EXERCISE DIRECTIONS →
Give back the line that contains "What do you see at coordinates (152, 24)" and every following line, exactly as they appear, through the end of the data.

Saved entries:
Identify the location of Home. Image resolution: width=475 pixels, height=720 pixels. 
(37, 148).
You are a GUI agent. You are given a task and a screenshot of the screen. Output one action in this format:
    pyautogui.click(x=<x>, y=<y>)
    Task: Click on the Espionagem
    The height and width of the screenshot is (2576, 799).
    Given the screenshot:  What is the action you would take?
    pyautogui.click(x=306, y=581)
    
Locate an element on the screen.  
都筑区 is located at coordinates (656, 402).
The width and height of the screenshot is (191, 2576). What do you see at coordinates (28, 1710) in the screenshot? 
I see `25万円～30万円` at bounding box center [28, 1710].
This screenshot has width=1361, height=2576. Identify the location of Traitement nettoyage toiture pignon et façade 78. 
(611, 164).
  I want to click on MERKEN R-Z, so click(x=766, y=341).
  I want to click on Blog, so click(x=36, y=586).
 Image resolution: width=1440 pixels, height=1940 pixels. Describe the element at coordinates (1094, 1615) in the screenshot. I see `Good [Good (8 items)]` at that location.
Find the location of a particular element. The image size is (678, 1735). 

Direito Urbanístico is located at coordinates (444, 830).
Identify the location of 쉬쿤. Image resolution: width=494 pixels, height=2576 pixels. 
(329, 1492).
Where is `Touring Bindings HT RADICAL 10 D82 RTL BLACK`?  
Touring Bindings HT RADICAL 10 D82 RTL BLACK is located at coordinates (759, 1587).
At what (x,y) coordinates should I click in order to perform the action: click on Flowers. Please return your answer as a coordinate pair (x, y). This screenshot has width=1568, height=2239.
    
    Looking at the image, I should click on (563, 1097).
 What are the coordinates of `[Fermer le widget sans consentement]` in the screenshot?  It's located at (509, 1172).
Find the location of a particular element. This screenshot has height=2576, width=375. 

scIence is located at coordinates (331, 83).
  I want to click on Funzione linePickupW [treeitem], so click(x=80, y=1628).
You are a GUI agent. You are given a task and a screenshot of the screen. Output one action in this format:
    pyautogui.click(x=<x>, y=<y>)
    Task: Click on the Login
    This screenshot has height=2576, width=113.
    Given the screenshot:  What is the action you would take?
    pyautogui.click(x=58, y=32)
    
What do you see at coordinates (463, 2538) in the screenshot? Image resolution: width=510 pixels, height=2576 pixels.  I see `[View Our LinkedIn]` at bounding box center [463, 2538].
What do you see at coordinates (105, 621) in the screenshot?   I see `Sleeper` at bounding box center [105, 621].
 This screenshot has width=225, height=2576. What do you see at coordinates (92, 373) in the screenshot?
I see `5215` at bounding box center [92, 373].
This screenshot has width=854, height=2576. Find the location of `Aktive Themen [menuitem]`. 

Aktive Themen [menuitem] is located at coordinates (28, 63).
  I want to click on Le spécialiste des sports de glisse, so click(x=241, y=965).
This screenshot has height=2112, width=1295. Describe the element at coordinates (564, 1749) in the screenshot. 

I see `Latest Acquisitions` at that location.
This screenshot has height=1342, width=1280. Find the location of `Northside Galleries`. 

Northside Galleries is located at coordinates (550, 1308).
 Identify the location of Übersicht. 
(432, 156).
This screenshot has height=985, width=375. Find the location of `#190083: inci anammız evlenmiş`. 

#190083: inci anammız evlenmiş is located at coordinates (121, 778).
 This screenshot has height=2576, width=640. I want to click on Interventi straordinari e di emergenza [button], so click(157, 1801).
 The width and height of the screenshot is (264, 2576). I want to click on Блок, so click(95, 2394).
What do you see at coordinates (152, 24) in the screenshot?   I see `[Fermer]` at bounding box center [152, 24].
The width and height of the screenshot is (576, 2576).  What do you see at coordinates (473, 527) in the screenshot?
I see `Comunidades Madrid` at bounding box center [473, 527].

RESPONSE TO THIS TASK →
What do you see at coordinates (152, 24) in the screenshot?   I see `[Fermer]` at bounding box center [152, 24].
The width and height of the screenshot is (576, 2576).  What do you see at coordinates (473, 527) in the screenshot?
I see `Comunidades Madrid` at bounding box center [473, 527].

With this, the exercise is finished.